First test the grouping of samples by subject:
>>> from skbio.stats.distance import ANOSIM
>>> anosim = ANOSIM(bc_dm, sample_md, column='subject')
>>> results = anosim(999)
>>> results.statistic
-0.4074074074074075
>>> results.p_value < 0.05
False
The negative value of ANOSIM’s R statistic indicates anti-clustering and the p-value is insignificant at an alpha of 0.05.

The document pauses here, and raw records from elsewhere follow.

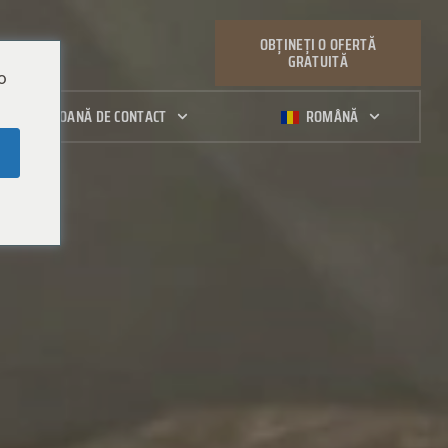
OBȚINEȚI O OFERTĂ
GRATUITĂ
o
PERSOANĂ DE CONTACT
ROMÂNĂ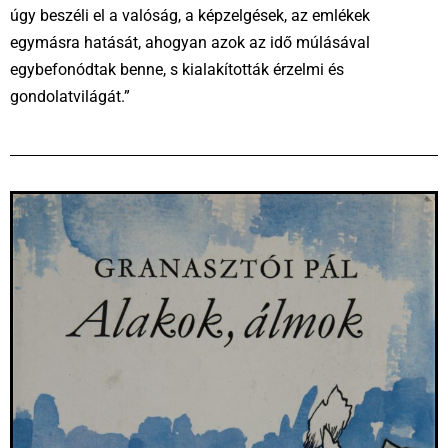
úgy beszéli el a valóság, a képzelgések, az emlékek
egymásra hatását, ahogyan azok az idő múlásával
egybefonódtak benne, s kialakították érzelmi és
gondolatvilágát.”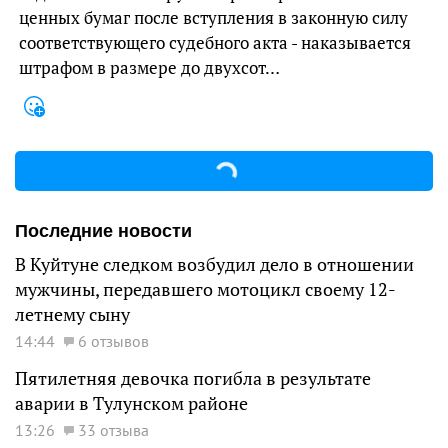
ценных бумаг после вступления в законную силу
соответствующего судебного акта - наказывается
штрафом в размере до двухсот…
Последние новости
В Куйтуне следком возбудил дело в отношении
мужчины, передавшего мотоцикл своему 12-
летнему сыну
14:44
6 отзывов
Пятилетняя девочка погибла в результате
аварии в Тулунском районе
13:26
33 отзыва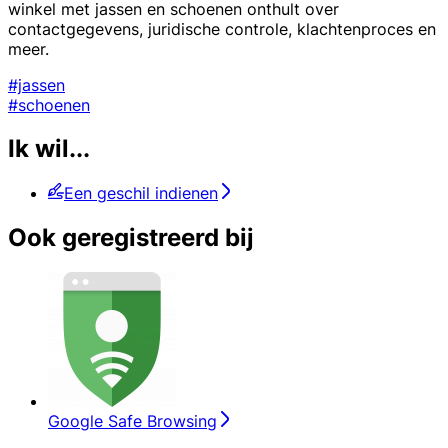
winkel met jassen en schoenen onthult over
contactgegevens, juridische controle, klachtenproces en
meer.
#jassen
#schoenen
Ik wil...
Een geschil indienen
Ook geregistreerd bij
Google Safe Browsing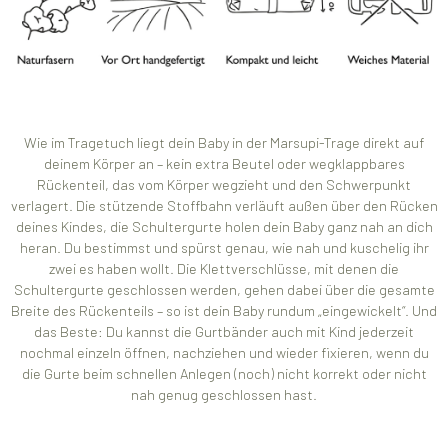
Wie im Tragetuch liegt dein Baby in der Marsupi-Trage direkt auf
deinem Körper an – kein extra Beutel oder wegklappbares
Rückenteil, das vom Körper wegzieht und den Schwerpunkt
verlagert. Die stützende Stoffbahn verläuft außen über den Rücken
deines Kindes, die Schultergurte holen dein Baby ganz nah an dich
heran. Du bestimmst und spürst genau, wie nah und kuschelig ihr
zwei es haben wollt. Die Klettverschlüsse, mit denen die
Schultergurte geschlossen werden, gehen dabei über die gesamte
Breite des Rückenteils – so ist dein Baby rundum „eingewickelt“. Und
das Beste: Du kannst die Gurtbänder auch mit Kind jederzeit
nochmal einzeln öffnen, nachziehen und wieder fixieren, wenn du
die Gurte beim schnellen Anlegen (noch) nicht korrekt oder nicht
nah genug geschlossen hast.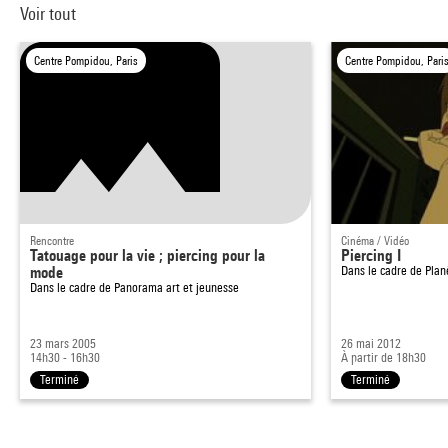
Voir tout
Centre Pompidou, Paris
Centre Pompidou, Pari
Rencontre
Cinéma / Vidéo
Tatouage pour la vie ; piercing pour la
Piercing I
mode
Dans le cadre de
Plan
Dans le cadre de
Panorama art et jeunesse
23 mars 2005
26 mai 2012
14h30 - 16h30
À partir de 18h30
Terminé
Terminé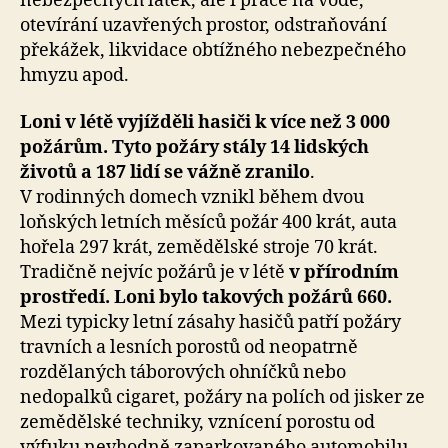
nebezpečných látek, ale i práce na vodě,
otevírání uzavřených prostor, odstraňování
překážek, likvidace obtížného nebezpečného
hmyzu apod.
Loni v létě vyjížděli hasiči k více než 3 000
požárům. Tyto požáry stály 14 lidských
životů a 187 lidí se vážně zranilo
.
V rodinných domech vznikl během dvou
loňských letních měsíců požár 400 krát, auta
hořela 297 krát, zemědělské stroje 70 krát.
Tradičně nejvíc požárů je v létě
v přírodním
prostředí. Loni bylo takových požárů 660.
Mezi typicky letní zásahy hasičů patří požáry
travních a lesních porostů od neopatrně
rozdělaných táborových ohníčků nebo
nedopalků cigaret, požáry na polích od jisker ze
zemědělské techniky, vznícení porostu od
výfuku nevhodně zaparkovaného automobilu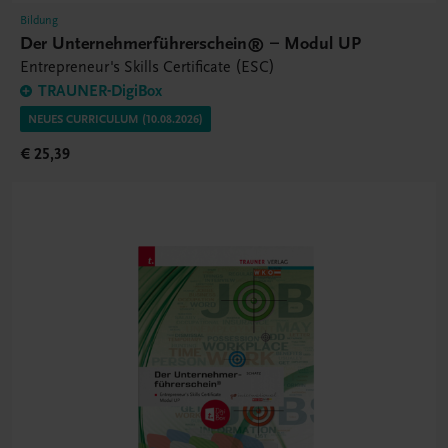
Bildung
Der Unternehmerführerschein® – Modul UP
Entrepreneur's Skills Certificate (ESC)
TRAUNER-DigiBox
NEUES CURRICULUM (10.08.2026)
€ 25,39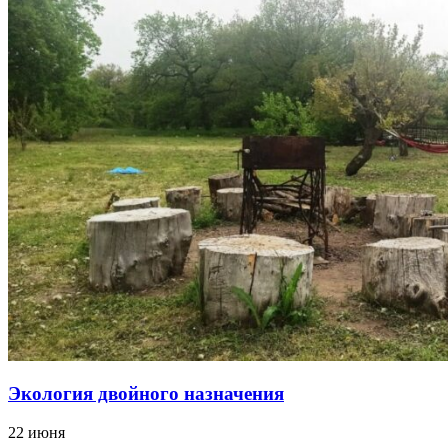
Экология двойного назначения
22 июня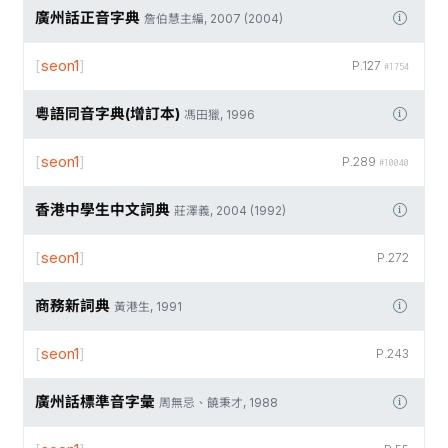
廣州話正音字典
詹伯慧主編, 2007 (2004)
[
seon1
]
P.127
#1754
粵語同音字典(增訂本)
馮田獵, 1996
[
seon1
]
P.289
#10040
香港中學生中文詞典
莊澤義, 2004 (1992)
[
seon1
]
P.272
商務新詞典
黃港生, 1991
[
seon1
]
P.243
廣州話標準音字彙
周無忌、饒秉才, 1988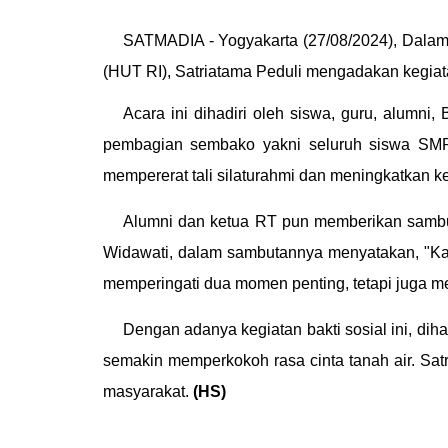
SATMADIA - Yogyakarta (2
7
/08/2024),
Dalam
(HUT RI), Satriatama Peduli mengadakan kegiat
Acara ini dihadiri oleh siswa, guru, alumn
pembagian sembako yakni seluruh siswa SMP 
mempererat tali silaturahmi dan meningkatkan ke
Alumni dan ketua RT pun memberikan sambu
Widawati, dalam sambutannya menyatakan, "Kami 
memperingati dua momen penting, tetapi juga m
Dengan adanya kegiatan bakti sosial ini, d
semakin memperkokoh rasa cinta tanah air. Sa
masyarakat.
(HS)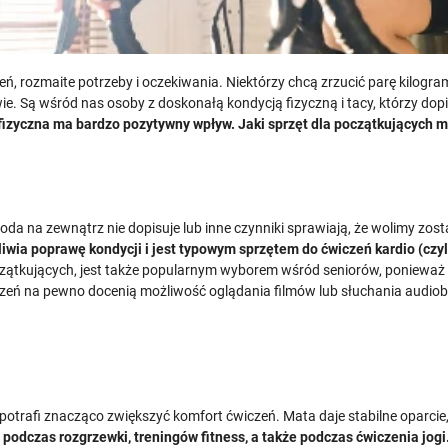
 rozmaite potrzeby i oczekiwania. Niektórzy chcą zrzucić parę kilogra
ie. Są wśród nas osoby z doskonałą kondycją fizyczną i tacy, którzy do
 fizyczna ma bardzo pozytywny wpływ. Jaki sprzęt dla początkujących
a na zewnątrz nie dopisuje lub inne czynniki sprawiają, że wolimy zo
wia poprawę kondycji i jest typowym sprzętem do ćwiczeń kardio (czy
czątkujących, jest także popularnym wyborem wśród seniorów, ponieważ 
wiczeń na pewno docenią możliwość oglądania filmów lub słuchania aud
 potrafi znacząco zwiększyć komfort ćwiczeń. Mata daje stabilne oparcie, n
podczas rozgrzewki, treningów fitness, a także podczas ćwiczenia jogi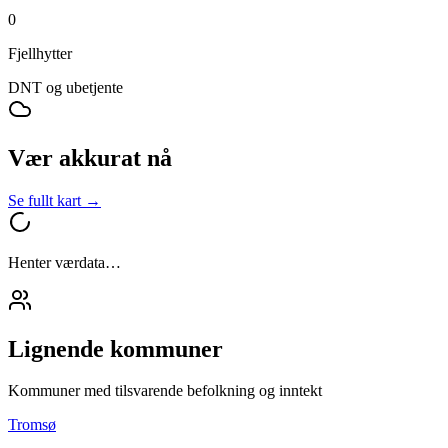
0
Fjellhytter
DNT og ubetjente
Vær akkurat nå
Se fullt kart →
Henter værdata…
Lignende kommuner
Kommuner med tilsvarende befolkning og inntekt
Tromsø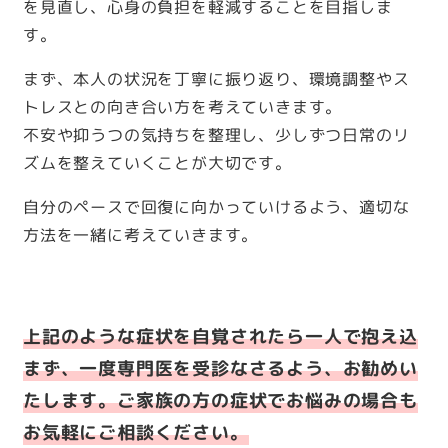
を見直し、心身の負担を軽減することを目指しま
す。
まず、本人の状況を丁寧に振り返り、環境調整やス
トレスとの向き合い方を考えていきます。
不安や抑うつの気持ちを整理し、少しずつ日常のリ
ズムを整えていくことが大切です。
自分のペースで回復に向かっていけるよう、適切な
方法を一緒に考えていきます。
上記のような症状を自覚されたら一人で抱え込
まず、一度専門医を受診なさるよう、お勧めい
たします。ご家族の方の症状でお悩みの場合も
お気軽にご相談ください。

Now let’s test the grouping of samples by body site:
>>> anosim = ANOSIM(bc_dm, sample_md, column='body_site')
>>> results = anosim(999)
>>> results.statistic
1.0
>>> results.p_value < 0.1
True
The R statistic of 1.0 indicates strong separation of samples based on body site. The p-value is significant at an alpha of 0.1.